Do you go to the doctor to get the dent in your car repaired? Do you go to the grocery store to buy an evening gown? Same rule applies, here. If you're looking for an innocent massage, you go to a spa, not some dirty massage parlor that's a front for prostitution.

Tell him to own his crap and stop trying to blame something HE CHOSE TO DO on wine or some woman forcing him when he didn't want to.

I honestly think I've heard it all, now.

Good luck to you.

ETA: I'd be willing to bet my right arm this isn't his FIRST rodeo at a massage parlor or having someone come to his hotel room. It's just the first time he had to ADMIT it because his condom broke.

Make sure he gets dragged to the doctor with you for every torture test they can give him, since he was the one who risked your health.

[This message edited by NeverAgain2013 at 2:20 PM, June 20th (Friday)]

soccermom9 posted 6/20/2014 14:28 PM

Thank you all for the replies! It helps to have different perspectives! I am likely heading for a divorce!

putonahappyface posted 6/20/2014 14:30 PM

Soccermom, I'm sorry you are here & that you are not getting the full, truthful story from your WH. I bumped hathnofury's excellent post "when the WS is into prostitutes..." To the top of JFO forum. There's a lot of great info there. I see a lot of "addictive" behavior in your story, & there's probably more you don't know. You might also want to go to the I Can Relate forum & do some reading in the sex addict thread. The informative first (or maybe 2nd) has many great links, one being a quiz he should take for SA. He needs therapy, ASAP - 3x in a month is a lot, & it will progress from there if he doesn't get help now.

I hope you will seek IC for yourself, because this is so traumatic & will be for a while. Please know that you didn't cause this behavior & you certainly can't fix it. He has to be willing to do the very hard work. Focus on you, your health & your kids. Prayers for strength & comfort!

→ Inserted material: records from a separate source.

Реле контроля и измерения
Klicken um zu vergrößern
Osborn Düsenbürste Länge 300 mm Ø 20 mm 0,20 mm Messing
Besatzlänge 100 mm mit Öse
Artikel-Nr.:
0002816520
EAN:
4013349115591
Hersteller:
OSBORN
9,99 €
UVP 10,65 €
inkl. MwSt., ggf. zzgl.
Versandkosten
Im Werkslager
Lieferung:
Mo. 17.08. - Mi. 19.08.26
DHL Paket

Alonelyagain posted 6/21/2014 06:30 AM

@Schadenfreude: I'm a BH and have a very negative view of WS, whether WW or WH. But once and only once (not 3 times) did a masseuse try to "Shanghai" me. After a 16 hour filight to Hong Kong (with minimal sleep) and several hours getting through customs, getting luggage , traveling to hotel and checking-in process, there was a masseuse with a portable folding bed waiting for me just outside my room as I first walked up to my room carrying my luggage. And this was a very reputable upscale hotel. I waved her off, telling her I just wanted to go to sleep. This is the only time that happened to me, and I travel widely in Asia.

NeverAgain2013 posted 6/21/2014 07:06 AM

I waved her off, telling her I just wanted to go to sleep. This is the only time that happened to me, and I travel widely in Asia.

Exactly.

That's because you KNEW what she was really selling.

And so did Soccermom's husband. Except he willingly went looking for it - numerous times.

I don't agree that he's a sex addict (I hate how that label is constantly thrown around every time someone displays selfish, sleazy behavior) but I do agree that he's done this many times before.